■ To do
Taking the listing below line by line, tally those that contain the string "proceder". Give the total alone.

■ Given data
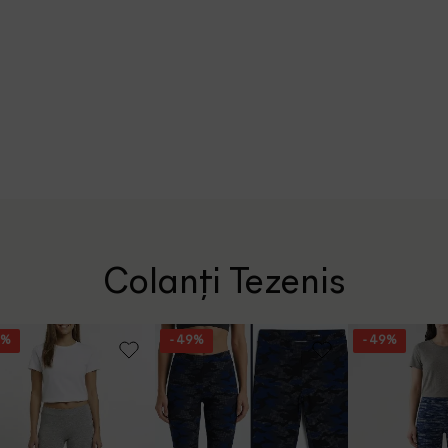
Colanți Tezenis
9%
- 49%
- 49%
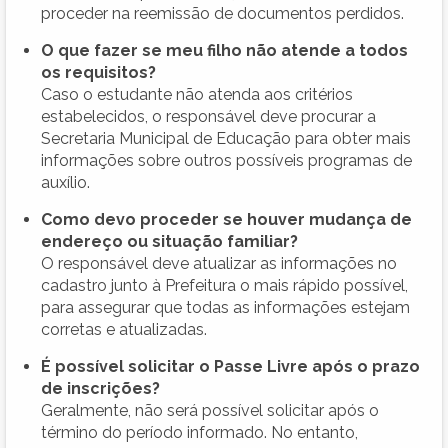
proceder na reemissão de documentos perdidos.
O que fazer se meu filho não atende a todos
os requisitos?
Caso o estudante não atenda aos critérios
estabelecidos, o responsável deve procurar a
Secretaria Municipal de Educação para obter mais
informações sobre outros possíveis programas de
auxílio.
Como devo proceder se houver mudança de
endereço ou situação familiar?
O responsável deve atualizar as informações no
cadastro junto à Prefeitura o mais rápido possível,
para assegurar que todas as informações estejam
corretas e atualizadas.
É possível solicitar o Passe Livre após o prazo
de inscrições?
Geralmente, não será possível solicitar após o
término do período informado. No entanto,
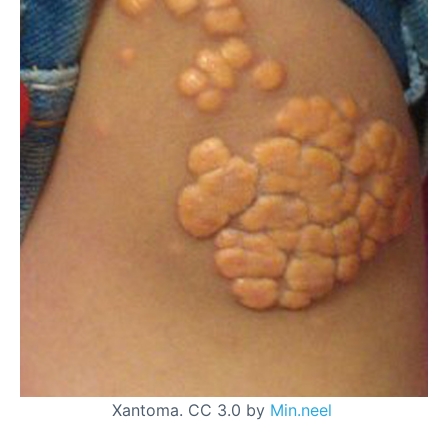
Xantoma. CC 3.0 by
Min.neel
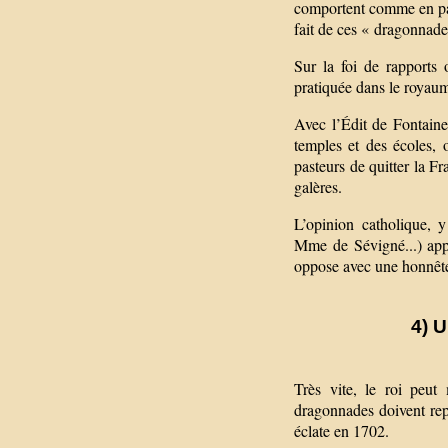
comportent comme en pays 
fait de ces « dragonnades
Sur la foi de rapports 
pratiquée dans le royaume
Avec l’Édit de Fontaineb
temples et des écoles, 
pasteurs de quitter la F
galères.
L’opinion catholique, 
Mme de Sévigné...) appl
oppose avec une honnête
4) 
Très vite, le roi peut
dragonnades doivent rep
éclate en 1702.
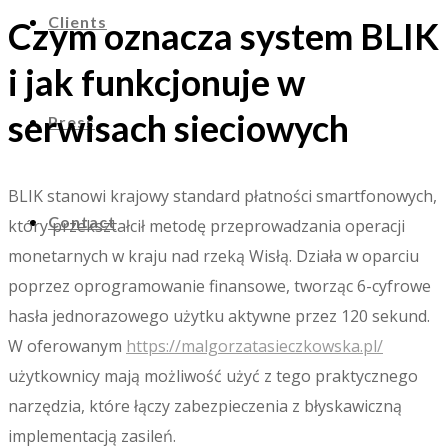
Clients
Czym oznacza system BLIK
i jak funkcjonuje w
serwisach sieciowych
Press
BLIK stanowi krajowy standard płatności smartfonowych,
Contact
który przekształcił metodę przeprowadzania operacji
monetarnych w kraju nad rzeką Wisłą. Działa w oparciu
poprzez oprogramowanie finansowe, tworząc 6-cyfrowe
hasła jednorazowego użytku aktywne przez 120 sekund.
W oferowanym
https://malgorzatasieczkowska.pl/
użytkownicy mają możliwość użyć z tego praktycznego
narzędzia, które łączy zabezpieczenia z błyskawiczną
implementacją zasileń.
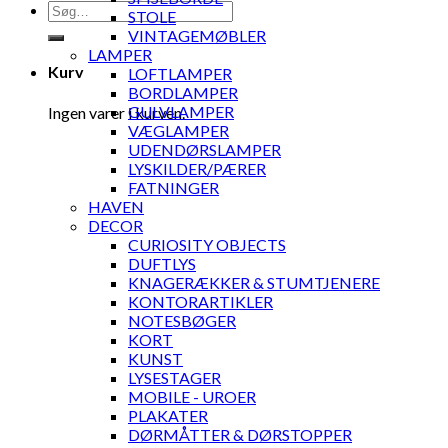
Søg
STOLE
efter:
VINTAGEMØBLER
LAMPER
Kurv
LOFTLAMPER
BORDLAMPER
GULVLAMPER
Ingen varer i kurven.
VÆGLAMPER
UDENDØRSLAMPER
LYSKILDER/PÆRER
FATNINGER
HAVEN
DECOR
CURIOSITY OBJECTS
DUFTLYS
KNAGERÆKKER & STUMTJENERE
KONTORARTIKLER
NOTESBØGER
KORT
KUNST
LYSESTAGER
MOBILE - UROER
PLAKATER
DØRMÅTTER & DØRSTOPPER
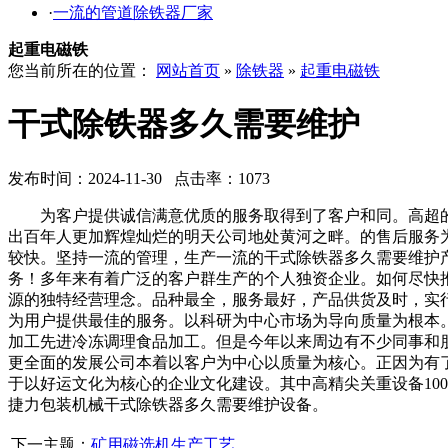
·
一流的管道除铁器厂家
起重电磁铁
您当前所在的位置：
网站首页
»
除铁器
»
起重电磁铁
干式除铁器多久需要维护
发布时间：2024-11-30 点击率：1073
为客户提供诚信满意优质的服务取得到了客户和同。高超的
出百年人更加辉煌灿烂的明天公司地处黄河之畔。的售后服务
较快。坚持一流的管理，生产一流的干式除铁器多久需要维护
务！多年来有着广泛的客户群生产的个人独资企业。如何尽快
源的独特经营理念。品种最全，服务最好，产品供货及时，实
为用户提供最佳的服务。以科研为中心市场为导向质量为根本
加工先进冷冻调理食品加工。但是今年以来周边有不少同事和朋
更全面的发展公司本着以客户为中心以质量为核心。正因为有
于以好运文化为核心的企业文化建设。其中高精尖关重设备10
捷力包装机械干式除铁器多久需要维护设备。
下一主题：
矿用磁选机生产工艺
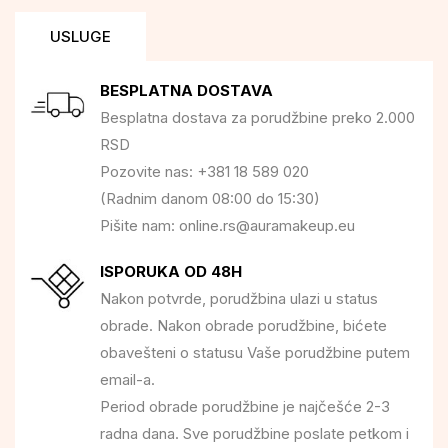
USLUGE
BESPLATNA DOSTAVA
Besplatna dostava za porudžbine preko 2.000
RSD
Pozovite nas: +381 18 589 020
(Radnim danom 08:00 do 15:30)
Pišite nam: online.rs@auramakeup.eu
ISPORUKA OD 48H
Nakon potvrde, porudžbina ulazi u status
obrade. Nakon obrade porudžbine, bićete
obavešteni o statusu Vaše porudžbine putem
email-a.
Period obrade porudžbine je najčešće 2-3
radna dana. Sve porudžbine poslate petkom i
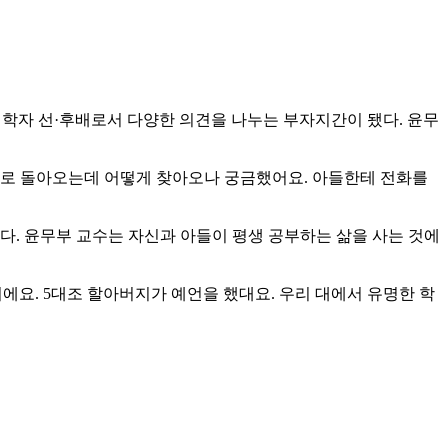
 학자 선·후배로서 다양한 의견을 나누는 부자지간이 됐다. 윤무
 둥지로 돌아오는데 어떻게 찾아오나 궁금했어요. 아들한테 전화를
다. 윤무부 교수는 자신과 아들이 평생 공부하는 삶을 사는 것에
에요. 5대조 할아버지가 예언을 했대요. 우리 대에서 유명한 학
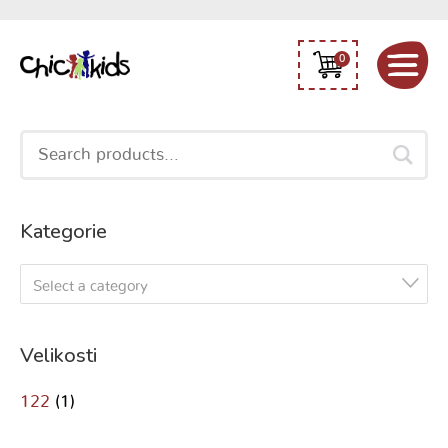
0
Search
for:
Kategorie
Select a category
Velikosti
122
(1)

■ Output for this exercise
2